Richard Forshaw (20 August 1895 – 26 August 1963) was a footballer who played, predominantly, for Liverpool and also Merseyside rivals Everton during the period between the First and Second World Wars. The only player ever to win league titles with both of the two Merseyside rivals, he also played for Wolverhampton Wanderers, Hednesford Town, and Rhyl Athletic.

Life and playing career

Born Preston, Lancashire, England, Forshaw played for both Nottm Forest and Middlesbrough in wartime matches before gaining his first professional contract at Liverpool in 1919. He made his debut in a 1–0 defeat to Arsenal at Highbury in a Division 1 fixture on 8 September 1919, he opened his account 12 days later at Villa Park when his 30th-minute strike was the only goal of the game against Aston Villa.
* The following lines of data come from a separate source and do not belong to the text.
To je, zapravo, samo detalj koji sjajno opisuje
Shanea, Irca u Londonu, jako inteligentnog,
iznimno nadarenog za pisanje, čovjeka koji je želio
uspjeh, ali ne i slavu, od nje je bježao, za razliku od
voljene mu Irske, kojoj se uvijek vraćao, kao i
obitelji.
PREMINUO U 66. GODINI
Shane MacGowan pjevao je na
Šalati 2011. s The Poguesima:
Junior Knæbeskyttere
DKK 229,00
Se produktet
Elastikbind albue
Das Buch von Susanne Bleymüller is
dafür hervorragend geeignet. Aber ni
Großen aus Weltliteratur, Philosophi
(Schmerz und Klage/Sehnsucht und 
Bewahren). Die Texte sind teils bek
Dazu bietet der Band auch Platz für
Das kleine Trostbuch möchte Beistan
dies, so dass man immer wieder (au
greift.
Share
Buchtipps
Forshaw continued to find the net on a regular basis and his goals helped the Anfield club gain back-to-back titles in 1922 and 1923, he was an ever-present in the 84 championship matches and scored a remarkable 36 goals, his average was a respectable goal every 2⅓ games during this spell not at all bad for an inside-forward. Forshaw also topped the Liverpool scoring list in 1924–25 with 19 goals.
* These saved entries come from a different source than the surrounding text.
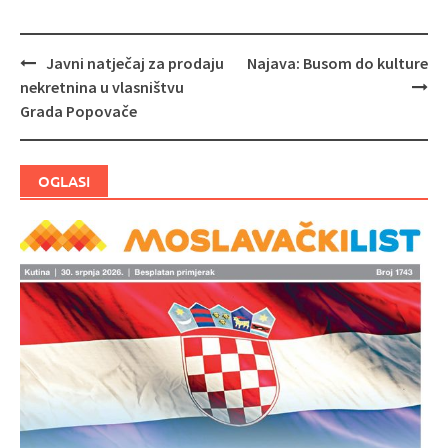
Javni natječaj za prodaju
Najava: Busom do kulture
Navigacija
nekretnina u vlasništvu
objava
Grada Popovače
OGLASI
The slim built 5'10" Forshaw was to have his best season in the red of Liverpool in 1925–26 when his return from the 35 matches he played was 29 goals, a goal every 1.2 games. This included a hat-trick against bitter rivals Manchester United, at Anfield, which ended with Liverpool defeating United 5–0 with Forshaw scoring in the 21st, 63rd and 70th minutes, Forshaw's striking partner Harry Chambers scored in the 55th minute whilst the final goal was put away by Archie Rawlings 4 minutes from time.

Forshaw was allowed to leave Liverpool in March 1927, he made the short journey across Stanley Park to Everton where he linked up with Toffees legend Dixie Dean, Forshaw's experience helped Everton win the League title in his first season, becoming the first and only player to win the title with both Everton and Liverpool. Dick went on to join Wolves in 1929, he also played for Hednesford Town, Rhyl Athletic and Waterford before he finally retired. Forshaw was never selected to play for England.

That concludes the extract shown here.